Black Hawk pursed his wide mouth thoughtfully. "The Prophet speaks wisely. It is foolish to give the woman to the long knives as a gift. We should hold her until we are ready to trade her for something." He turned his sombre gaze on White Bear. "You must keep her. You must not let her escape."
White Bear now had to go back to tell Nancy that the Sauk would not let her go. The thought of her terror and misery made him sick with sorrow for her.
And afraid for her too. Every day that the Sauk suffered hunger and illness, every time more men were killed, the women would want all the more to hurt the one pale eyes who was in their power. And the men would hunger to take pleasure with her fair-haired beauty. He could not guard her at every moment. How, then, could he keep her safe?
They sat in silence again. The Winnebago Prophet looked pleased with himself. Black Hawk was grim, probably brooding over how badly the war was progressing.
Desperate to protect Nancy, White Bear could think of only one way.
He said, "I want to make the pale eyes woman my wife."
Black Hawk's eyebrows rose. "Why should White Bear do that?"
"The people will not kill the wife of a shaman."
The Winnebago Prophet burst out, "This is wrong! The spirits have told me that our people must not mate with the pale eyes."
Black Hawk said, "White Bear's father was a pale eyes."
"The offspring of an impure mating should not be a shaman," Flying Cloud grumbled.
White Bear felt his cheeks burn; the Winnebago Prophet might as well have slapped him.
He remembered, so long ago it now seemed, though it was really only nine months, when Pere Isaac, speaking at Pierre's funeral, had called White Bear "the fruit of sin." He had thought then that no red man would speak so demeaningly of his parentage, and here now was a shaman of the red men who did.
Black Hawk said, "White Bear has always been one of us. He has seen visions. He has saved many lives. The mark of the Bear, one of the most powerful spirits, is on him. Let him do as he thinks best."
The Prophet said, "The spirits have told me a man should not have more than one wife."
Black Hawk glared at him. "That is foolish talk. I have been content to have one wife, Singing Bird. But my son, Wolf Paw, has two wives, and many of our chiefs and braves have two or three wives. And when many men die in battle, many women need to be cared for."

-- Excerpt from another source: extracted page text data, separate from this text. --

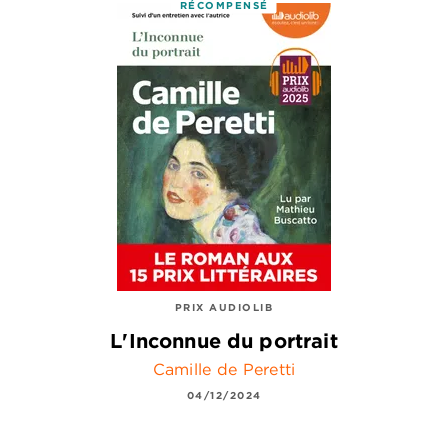
RÉCOMPENSÉ
PRIX AUDIOLIB
L'Inconnue du portrait
Camille de Peretti
04/12/2024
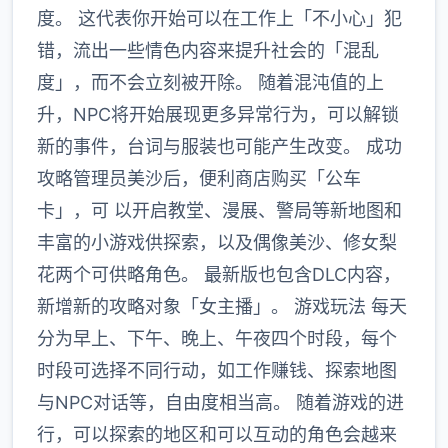
度。 这代表你开始可以在工作上「不小心」犯
错，流出一些情色内容来提升社会的「混乱
度」，而不会立刻被开除。 随着混沌值的上
升，NPC将开始展现更多异常行为，可以解锁
新的事件，台词与服装也可能产生改变。 成功
攻略管理员美沙后，便利商店购买「公车
卡」，可 以开启教堂、漫展、警局等新地图和
丰富的小游戏供探索，以及偶像美沙、修女梨
花两个可供略角色。 最新版也包含DLC内容，
新增新的攻略对象「女主播」。 游戏玩法 每天
分为早上、下午、晚上、午夜四个时段，每个
时段可选择不同行动，如工作赚钱、探索地图
与NPC对话等，自由度相当高。 随着游戏的进
行，可以探索的地区和可以互动的角色会越来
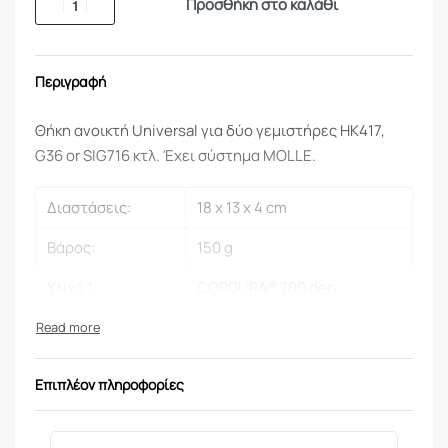
Προσθήκη στο καλάθι
Περιγραφή
Θήκη ανοικτή Universal για δύο γεμιστήρες HK417,
G36 or SIG716 κτλ. Έχει σύστημα MOLLE.
Διαστάσεις:
18 x 13 x 4 cm
Βάρος:
150 g
Υλικό 1:
CORDURA® 700 den
Επιπλέον πληροφορίες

Flying Cloud grunted and fell silent.
White Bear took his leave of Black Hawk and threaded his way among the shelters and past the small campfires where beef was still roasting on spits.

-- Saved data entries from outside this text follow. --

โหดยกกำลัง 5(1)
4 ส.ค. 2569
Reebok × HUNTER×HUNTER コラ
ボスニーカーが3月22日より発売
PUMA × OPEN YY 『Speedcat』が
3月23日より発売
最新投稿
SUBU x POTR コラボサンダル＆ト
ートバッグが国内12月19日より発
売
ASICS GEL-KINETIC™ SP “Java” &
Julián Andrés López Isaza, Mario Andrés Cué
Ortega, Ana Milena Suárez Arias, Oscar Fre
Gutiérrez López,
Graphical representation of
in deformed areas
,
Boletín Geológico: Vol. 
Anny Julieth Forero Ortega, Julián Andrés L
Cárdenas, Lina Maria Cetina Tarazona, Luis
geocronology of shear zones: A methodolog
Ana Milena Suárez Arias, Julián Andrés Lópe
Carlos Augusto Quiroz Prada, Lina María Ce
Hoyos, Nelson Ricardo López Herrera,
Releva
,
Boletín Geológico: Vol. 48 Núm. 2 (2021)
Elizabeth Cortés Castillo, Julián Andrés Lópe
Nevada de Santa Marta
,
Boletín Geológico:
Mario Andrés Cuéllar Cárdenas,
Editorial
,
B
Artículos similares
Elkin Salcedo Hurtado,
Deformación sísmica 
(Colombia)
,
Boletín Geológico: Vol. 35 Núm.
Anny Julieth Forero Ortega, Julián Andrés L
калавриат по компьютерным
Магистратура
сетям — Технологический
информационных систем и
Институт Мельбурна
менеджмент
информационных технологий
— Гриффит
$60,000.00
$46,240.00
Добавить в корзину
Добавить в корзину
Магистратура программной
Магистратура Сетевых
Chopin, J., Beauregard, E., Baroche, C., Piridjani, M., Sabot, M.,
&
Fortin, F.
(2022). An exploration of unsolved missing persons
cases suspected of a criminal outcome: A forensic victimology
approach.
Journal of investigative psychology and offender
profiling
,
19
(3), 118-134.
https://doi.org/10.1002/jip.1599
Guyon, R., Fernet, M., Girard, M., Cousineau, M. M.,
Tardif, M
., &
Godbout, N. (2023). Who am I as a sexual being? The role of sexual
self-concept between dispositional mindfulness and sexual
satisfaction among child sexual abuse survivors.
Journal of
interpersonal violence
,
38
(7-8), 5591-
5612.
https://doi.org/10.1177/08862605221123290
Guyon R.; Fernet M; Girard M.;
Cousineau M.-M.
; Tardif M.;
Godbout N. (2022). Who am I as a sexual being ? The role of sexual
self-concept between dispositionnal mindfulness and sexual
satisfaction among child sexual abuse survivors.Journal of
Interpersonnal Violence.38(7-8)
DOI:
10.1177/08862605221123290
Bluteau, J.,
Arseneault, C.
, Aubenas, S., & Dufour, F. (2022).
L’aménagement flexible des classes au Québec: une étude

Redbird must agree to his plan before he could tell it to Nancy. He was afraid; afraid that she would say no, and afraid that his request would hurt her.
When he reached his wickiup he called Redbird out, and they walked through the camp together.
"Sun Woman is with the yellow-haired woman in the wickiup," Redbird said. "Sun Woman speaks to her in the pale eyes' language that she learned from your father. I think the yellow-hair is not so frightened anymore."
"That is good," said White Bear gloomily, "because Black Hawk says she must remain a prisoner."
Redbird sighed. "I feared he would say that."
They climbed a low hill north of the camp and sat on a huge half-buried boulder overlooking a small lake. A newly risen crescent moon was reflected in the still black water.
White Bear put his hand on Redbird's belly and felt the movement of the child within her.
Redbird said, "What is this woman to you?"
White Bear stiffened. Would she understand? Would she believe him?
White Bear searched his mind for a way to explain. "She was a friend to me when I lived at Victor."
"Was she your woman?" Redbird asked.
"No. She wanted to be, but I would not let it happen, because I knew that one day I must leave her."
_And I feared that if I let myself love Nancy I would never return to my people, and to you._
"You did not even lie with her?"
"No."
"I would be foolish to believe that."